As an oral storyteller, on the other hand, I found him daring, seductive, agile. I would listen literally dumbstruck because with every second or third phrase he would hit yet another nail on the head with something perfectly expressed. I dearly wanted to take possession of that speech, which in some way was also mine. I noticed, too, that in order to talk about prehistory, he alluded to the present; just as, in order to refer to the present, he talked about prehistory.
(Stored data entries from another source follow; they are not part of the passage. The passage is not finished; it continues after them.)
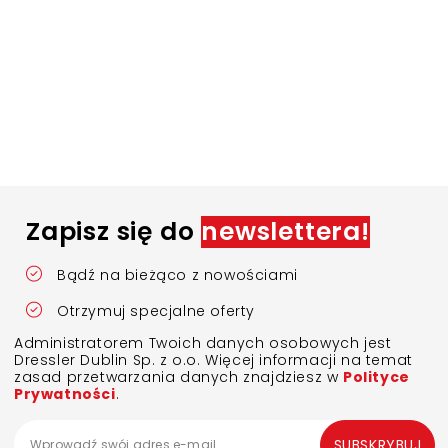
Zapisz się do
newslettera!
Bądź na bieżąco z nowościami
Otrzymuj specjalne oferty
Administratorem Twoich danych osobowych jest
Dressler Dublin Sp. z o.o. Więcej informacji na temat
zasad przetwarzania danych znajdziesz w
Polityce
Prywatności
.
SUBSKRYBUJ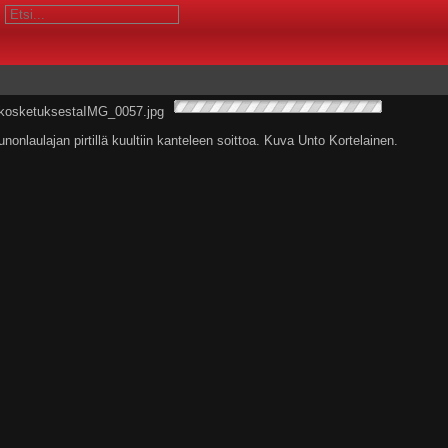
nonlaulajan pirtillä kuultiin kanteleen soittoa. Kuva Unto Kortelainen.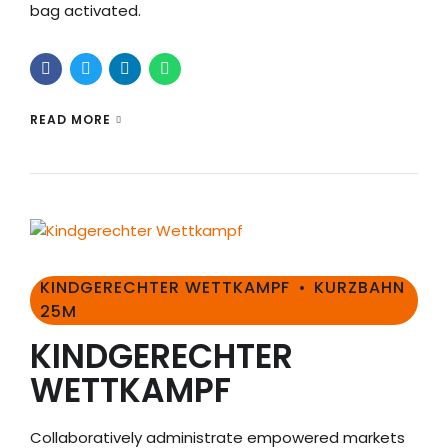
bag activated.
READ MORE
KINDGERECHTER WETTKAMPF
KURZBAHN
25M
KINDGERECHTER
WETTKAMPF
Collaboratively administrate empowered markets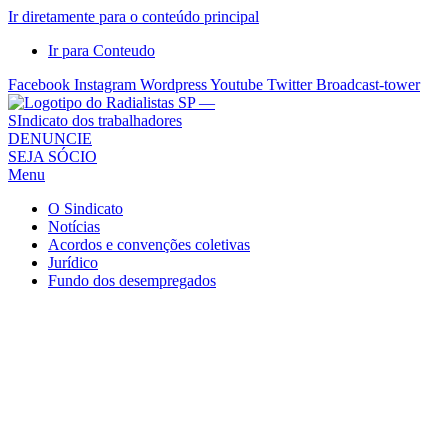
Ir diretamente para o conteúdo principal
Ir para Conteudo
Facebook
Instagram
Wordpress
Youtube
Twitter
Broadcast-tower
Sindicato
DENUNCIE
SEJA SÓCIO
dos
Menu
Radialistas
de
O Sindicato
São
Notícias
Acordos e convenções coletivas
Paulo
Jurídico
–
Fundo dos desempregados
Sindicato
dos
Radialistas
...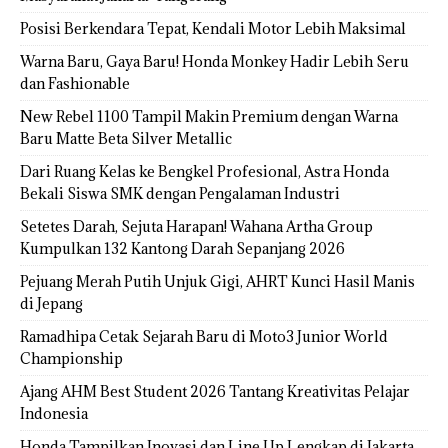
Posisi Berkendara Tepat, Kendali Motor Lebih Maksimal
Warna Baru, Gaya Baru! Honda Monkey Hadir Lebih Seru
dan Fashionable
New Rebel 1100 Tampil Makin Premium dengan Warna
Baru Matte Beta Silver Metallic
Dari Ruang Kelas ke Bengkel Profesional, Astra Honda
Bekali Siswa SMK dengan Pengalaman Industri
Setetes Darah, Sejuta Harapan! Wahana Artha Group
Kumpulkan 132 Kantong Darah Sepanjang 2026
Pejuang Merah Putih Unjuk Gigi, AHRT Kunci Hasil Manis
di Jepang
Ramadhipa Cetak Sejarah Baru di Moto3 Junior World
Championship
Ajang AHM Best Student 2026 Tantang Kreativitas Pelajar
Indonesia
Honda Tampilkan Inovasi dan Line Up Lengkap di Jakarta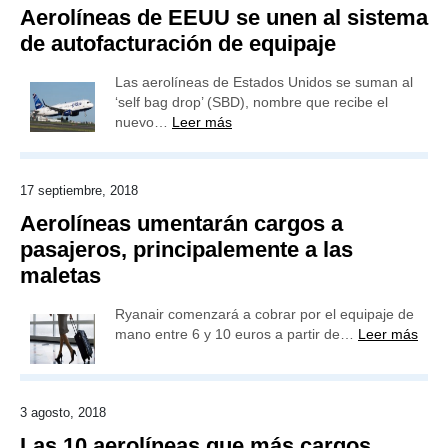
Aerolíneas de EEUU se unen al sistema
de autofacturación de equipaje
Las aerolíneas de Estados Unidos se suman al
‘self bag drop’ (SBD), nombre que recibe el
nuevo…
Leer más
17 septiembre, 2018
Aerolíneas umentarán cargos a
pasajeros, principalemente a las
maletas
Ryanair comenzará a cobrar por el equipaje de
mano entre 6 y 10 euros a partir de…
Leer más
3 agosto, 2018
Las 10 aerolíneas que más cargos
In short, he erased the outrageous boundaries between these two periods that mainstream education has installed in our heads and, albeit without realising it, he reinforced my sense of closeness to our ancestors. I realised, as I listened to him, that there was a continuum between the two, a continuum in which I was emotionally trapped, but which I struggled to articulate in any rational way.

Another year went by in which I carried on reading and reading until I had succeeded, I think, in opening up some cracks in the thin pane of glass that separated me from my prehistoric ancestors.

The glass that separated me from myself.

I published another novel and arranged matters so I would once again be invited to present it at the Museum of Human Evolution. I also asked my publishers whether they could organise, if at all possible, for me to have lunch with Arsuaga.

We had lunch.

During the second course, thanks to the bravery conferred on me by three or four glasses of Ribera del Duero, I decided to get right to the point.

Listen, Arsuaga, youre a brilliant storyteller. For ignorant people like me, you explain things better when you talk than when you write.

Thats down to teaching, he said. It forces you to come up with all manner of tricks to stop the students from falling asleep.

The thing is, I went on, you and I could join forces to talk about life.

Join forces how?

Like this: you take me someplace, wherever you like: to an archaeological site, to the countryside, to a maternity hospital, a morgue, wherever you like, a canary exhibition

And?

And you tell me what it is were looking at, you explain it to me. Ill then make your speech mine. Ill digest it, select material from it, articulate it, and commit it to the page. I think we could build a great story about existence.